After the European Central Bank (ECB) only reluctantly reacted to the synchronous world-wide economic downturn, a further reduction in interest rates has become even more unlikely against the backdrop of the beginnings of an economic upturn in the Eurozone. Financial markets even expect an increase in interest rates. In its current weekly report 12/2002, the DIW Berlin warns against the repetition of former mistakes. Upswings in the economy have been repeatedly curbed by an anticipatory tightening of the monetary course whilst still in their infancy and thus preventing an improvement in the labour market through more growth. This negative experience should induce the ECB to stick to its current expansive monetary course. All the more so as there are no signs that inflation rates will increase in the Eurozone. In order to be able to maintain this course, unions and management in the Eurozone have to continue with their policy of moderate wages.
Following the 1.5 percentage point cut in interest rates by the European Central Bank last year, key interest rates have remained unchanged since October. At 1%, real short term interest rates are almost two percentage points below their long-standing average and are below the real economic growth rate in the Eurozone. They should therefore stimulate the cyclical trend in the Eurozone. Although subject to fluctuations, long term interest rates also decreased last year in the Eurozone.
The DIW Berlin stresses that monetary policy, which has a high and steady growth rate as its aim, can have a positive effect on the increase in productive capacity.
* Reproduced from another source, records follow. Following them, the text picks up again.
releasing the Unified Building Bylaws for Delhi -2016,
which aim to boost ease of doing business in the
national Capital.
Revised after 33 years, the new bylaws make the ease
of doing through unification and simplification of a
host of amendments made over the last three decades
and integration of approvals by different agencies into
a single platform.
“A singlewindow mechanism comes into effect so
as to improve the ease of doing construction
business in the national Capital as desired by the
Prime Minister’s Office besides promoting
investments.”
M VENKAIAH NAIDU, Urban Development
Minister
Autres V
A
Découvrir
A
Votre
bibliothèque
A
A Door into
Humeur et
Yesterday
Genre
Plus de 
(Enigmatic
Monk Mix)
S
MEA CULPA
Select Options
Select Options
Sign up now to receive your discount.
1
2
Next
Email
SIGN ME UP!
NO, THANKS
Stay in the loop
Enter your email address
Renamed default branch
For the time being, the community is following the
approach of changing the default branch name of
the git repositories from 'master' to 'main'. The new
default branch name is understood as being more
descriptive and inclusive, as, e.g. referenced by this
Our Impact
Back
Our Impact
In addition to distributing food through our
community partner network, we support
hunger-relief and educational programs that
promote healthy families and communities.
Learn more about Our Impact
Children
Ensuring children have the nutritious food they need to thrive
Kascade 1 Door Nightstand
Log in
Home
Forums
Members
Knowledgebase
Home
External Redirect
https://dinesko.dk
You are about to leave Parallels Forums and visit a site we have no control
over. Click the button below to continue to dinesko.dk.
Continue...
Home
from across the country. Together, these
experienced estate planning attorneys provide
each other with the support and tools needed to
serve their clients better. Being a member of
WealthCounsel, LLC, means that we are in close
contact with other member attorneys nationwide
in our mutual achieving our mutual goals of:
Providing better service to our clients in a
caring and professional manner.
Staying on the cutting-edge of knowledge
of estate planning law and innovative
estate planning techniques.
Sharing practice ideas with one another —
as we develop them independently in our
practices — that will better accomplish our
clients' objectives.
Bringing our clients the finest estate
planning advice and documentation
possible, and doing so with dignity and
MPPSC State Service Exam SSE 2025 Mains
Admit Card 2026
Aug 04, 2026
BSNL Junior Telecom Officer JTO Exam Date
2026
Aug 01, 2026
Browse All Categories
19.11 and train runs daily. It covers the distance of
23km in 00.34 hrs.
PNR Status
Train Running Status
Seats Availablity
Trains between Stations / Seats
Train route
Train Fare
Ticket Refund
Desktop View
It can, in particular, prevent an increase in natural rate of unemployment; the current level of unemployment, which is only partly structural, could also thus be reduced. An increased employment quota due to improved labour market conditions would also stimulate productive capacity. Yet, a moderate increase in wages remains a precondition for this positive and self-developing mechanism. The ECB should make clear that it is willing to honour a moderate wage policy by an expansive monetary policy, thus encouraging the creation of employment.